Baca juga: Rumah Layak Ubah Masa Depan Keluarga Iqballudin

Jawaban itu akhirnya datang. Habitat for Humanity Indonesia bersama Prudential Indonesia melalui Program Desa Maju Prudential hadir membangun kembali rumah milik Imas. Dindingnya kini berdiri kokoh, atapnya kuat, lantainya rapi, dan ruangan dalamnya jauh lebih nyaman. Toilet yang dulu membuatnya takut karena pernah dimasuki ular, kini sudah bersih dan aman digunakan. 

“Alhamdulillah, Ibu senang sekali dan banyak-banyak terima kasih kepada semuanya yang telah membantu keluarga Ibu.
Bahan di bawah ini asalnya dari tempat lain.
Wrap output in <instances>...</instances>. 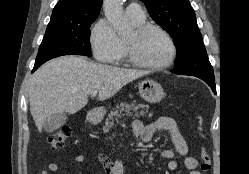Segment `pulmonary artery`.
<instances>
[{
	"mask_svg": "<svg viewBox=\"0 0 249 174\" xmlns=\"http://www.w3.org/2000/svg\"><path fill=\"white\" fill-rule=\"evenodd\" d=\"M126 13L129 17L132 18H142L145 17L144 11L141 5L137 2L130 3L126 7Z\"/></svg>",
	"mask_w": 249,
	"mask_h": 174,
	"instance_id": "1",
	"label": "pulmonary artery"
}]
</instances>
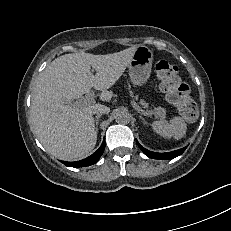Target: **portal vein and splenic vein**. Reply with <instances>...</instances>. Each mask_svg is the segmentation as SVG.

Sekarang keadaan jauh lebih berubah. Ibu udah enggak pernah takut atau khawatir lagi rumah bakalan roboh,” tutur Imas dengan lega. 

Lebih dari sekadar bangunan rumah, yang hadir bagi Imas adalah rasa aman. Ia tidak lagi cemas dinding retak akan runtuh, tidak lagi khawatir pencuri mudah masuk, dan tidak lagi waswas ketika hujan deras turun.  
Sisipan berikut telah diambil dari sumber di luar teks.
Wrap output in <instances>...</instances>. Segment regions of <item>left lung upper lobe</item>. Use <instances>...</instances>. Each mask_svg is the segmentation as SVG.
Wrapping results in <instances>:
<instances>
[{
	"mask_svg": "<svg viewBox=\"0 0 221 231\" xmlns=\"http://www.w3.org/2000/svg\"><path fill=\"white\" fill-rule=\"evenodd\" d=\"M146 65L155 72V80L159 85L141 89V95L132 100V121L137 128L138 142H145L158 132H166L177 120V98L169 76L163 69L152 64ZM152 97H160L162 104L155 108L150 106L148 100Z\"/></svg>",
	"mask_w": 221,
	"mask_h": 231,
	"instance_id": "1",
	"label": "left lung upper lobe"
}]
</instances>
Rumah ini juga turut memunculkan semangat baru. Tak berselang lama setelah berdiri, Imas mencoba mencari modal untuk berjualan makanan ringan di depan rumah. Ia ingin memanfaatkan ruang baru itu sebagai titik awal usaha kecil, agar bisa sedikit demi sedikit mandiri. 

“Rumah itu hartanya Ibu. Andai saja Bapak masih ada, pasti beliau juga senang lihat rumah ini,” ucapnya sambil menahan haru. 

Imas menata dagangan di warung kecil depan rumahnya yang telah layak huni, hasil pembangunan Habitat for Humanity Indonesia bersama Prudential Indonesia di Gunung Putri, Bogor (28/8). Foto: HFHI/Kevin Herbian

Perubahan yang dirasakan Imas sejalan dengan tujuan besar Program Desa Maju Prudential tahap ketiga yang berjalan sejak November 2024. Program ini tidak hanya membangun rumah seperti milik Imas, tetapi juga memberi dampak luas bagi komunitas. Ada 27 unit rumah layak huni baru yang dibangun, 21 unit toilet rumah tangga baru, serta renovasi 4 fasilitas pendidikan dan umum. Selain itu, program ini menyediakan mesin untuk mengubah sampah menjadi biji plastik, mengadakan pelatihan pengolahan sampah bagi 210 peserta, melatih 75 pengurus pengolahan sampah, hingga memberikan edukasi tentang konstruksi dasar rumah sehat, perilaku hidup bersih dan sehat, serta mitigasi bencana bagi masyarakat. 

Bagi sebagian orang, rumah mungkin hanya dinilai sebagai tempat berteduh. Namun bagi Imas, rumah baru ini adalah simbol kehidupan baru. Dari rumah ini, ia kembali menemukan semangat, harapan, dan keberanian untuk melangkah maju bersama anak-anaknya.